Mustang forced to adapt to climate crisis

Floods threaten not just the livelihoods of the inhabitants of Lubra, but also the village’s unique Bon Po heritage

Lubra Village is under constant threat from flash floods. All Photo: Ronan Wallace

As weather patterns change across the world, many communities impacted by the climate crisis go unnoticed, or are disregarded. Himalayan villages are suffering an increase in flash floods and droughts.

One such community is Lubra village in Lower Mustang, one of the few villages in Nepal fully practicing the Bön Po faith.

Lubra has over 800 years of cultural and ancestral significance. Established in the 12th century by Lama Yangton Tashi Gyaltsen, who is said to have crossed over from Tibet, made the area suitable for settlement by subduing the land’s unruly local spirits, and ensured the survival of the Bön belief.

Situated at 2,950m, the village today is home to over 100 inhabitants, and has a school with 90 children. Farming their own land, they also carry community responsibilities involving one member from each family.

There are a handful of mud buildings, guesthouses and fields at the edge of Lubra River. A school, two monasteries, several chörten, a children’s hostel and water tanks span the rest of the land. Although small, Lubra is an important cultural component of Mustang.

Every year during the monsoon, the entire valley faces flash floods as the Lubra River’s trickle expands into a 150m wide debris flow of sediment and boulders, spanning the riverbed to meet the Kali Gandaki downstream.

Digital model showing the current state Lubra Village in relation to Lubra

River. Video: RONAN WALLACE

This turns the valley into a concrete mixer, as the sediment-stone-water turns into a viscous sludge. Higher up the valley, the water may not always be able to find passage through the sludge, causing it to be dammed.  Eventually, the blockage gives way, bringing down a rush of aqueous concrete. These flood bursts repeat without fail over two months and swallow any obstacles in its path.

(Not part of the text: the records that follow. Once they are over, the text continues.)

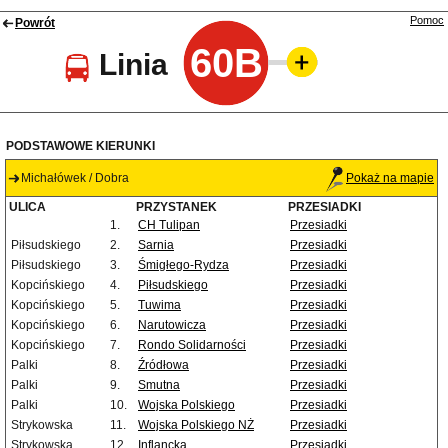
Pomoc
Powrót
60B
Linia
PODSTAWOWE KIERUNKI
Michałówek / Dobra
Pokaż na mapie
ULICA
PRZYSTANEK
PRZESIADKI
1.
CH Tulipan
Przesiadki
Piłsudskiego
2.
Sarnia
Przesiadki
Piłsudskiego
3.
Śmigłego-Rydza
Przesiadki
Kopcińskiego
4.
Piłsudskiego
Przesiadki
Kopcińskiego
5.
Tuwima
Przesiadki
Kopcińskiego
6.
Narutowicza
Przesiadki
Kopcińskiego
7.
Rondo Solidarności
Przesiadki
Palki
8.
Źródłowa
Przesiadki
Palki
9.
Smutna
Przesiadki
Palki
10.
Wojska Polskiego
Przesiadki
Strykowska
11.
Wojska Polskiego NŻ
Przesiadki
Strykowska
12.
Inflancka
Przesiadki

Increasingly frequent floods are directly attributed to climate change. Rising temperatures have been altering the water cycle across the Himalaya, including Mustang.

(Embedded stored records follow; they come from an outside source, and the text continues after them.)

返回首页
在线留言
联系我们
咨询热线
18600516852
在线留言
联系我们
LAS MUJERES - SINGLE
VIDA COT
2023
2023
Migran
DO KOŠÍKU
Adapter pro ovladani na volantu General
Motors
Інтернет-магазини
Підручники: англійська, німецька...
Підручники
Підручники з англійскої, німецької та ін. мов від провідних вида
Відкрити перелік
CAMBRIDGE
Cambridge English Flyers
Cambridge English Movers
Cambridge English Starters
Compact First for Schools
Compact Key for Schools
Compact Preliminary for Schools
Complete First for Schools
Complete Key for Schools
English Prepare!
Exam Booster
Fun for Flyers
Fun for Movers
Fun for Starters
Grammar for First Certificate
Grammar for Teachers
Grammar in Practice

Read Also: Human face of a Himalayan climate crisis, Rastraraj Bhandari

The region is in the Himalayan rain shadow, and monsoon clouds are blocked by the Annapurna and Dhaulagiri massifs. However, rain patterns are changing, and what used to be light, seasonal rain has turned to destructive downpours.

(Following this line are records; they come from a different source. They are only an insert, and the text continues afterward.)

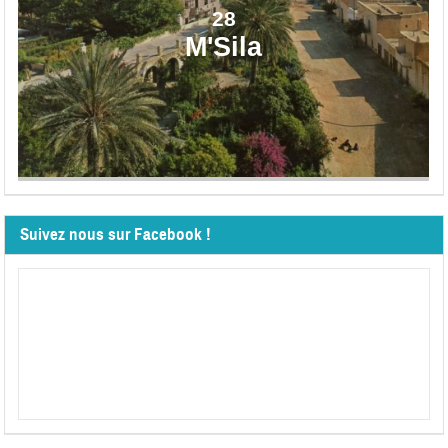
28
M'Sila
Suivez nous sur Facebook !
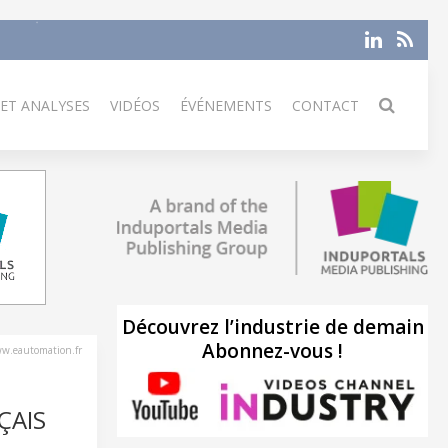
 ET ANALYSES
VIDÉOS
ÉVÉNEMENTS
CONTACT
Découvrez l’industrie de demain
Abonnez-vous !
w.eautomation.fr
ÇAIS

Glacial runoff has also been increasing over the last five years. Rangelands upriver from Lubra are deteriorating, loose soil is easily carried downriver in sudden floods.

For Lubra, this is disastrous. Living on the edge of the riverbank, families are sitting ducks. When the monsoon season concludes, new sediment sets and hardens like concrete, increasing the height of the riverbed, making the village more susceptible to damage. Over the last decade alone, the riverbed has risen by an astounding 12m in elevation, and buried terrace farms.

In the 2021 monsoon, homes were damaged, leaving two families to take shelter in a guesthouse for three months. Jzikmey, 25, saw the flood rush into the lower most room of his home. Having lived his entire life in Lubra, he felt the loss, but said: “It is what it is. If the next monsoon is like the last one, the rest of my house will be gone.”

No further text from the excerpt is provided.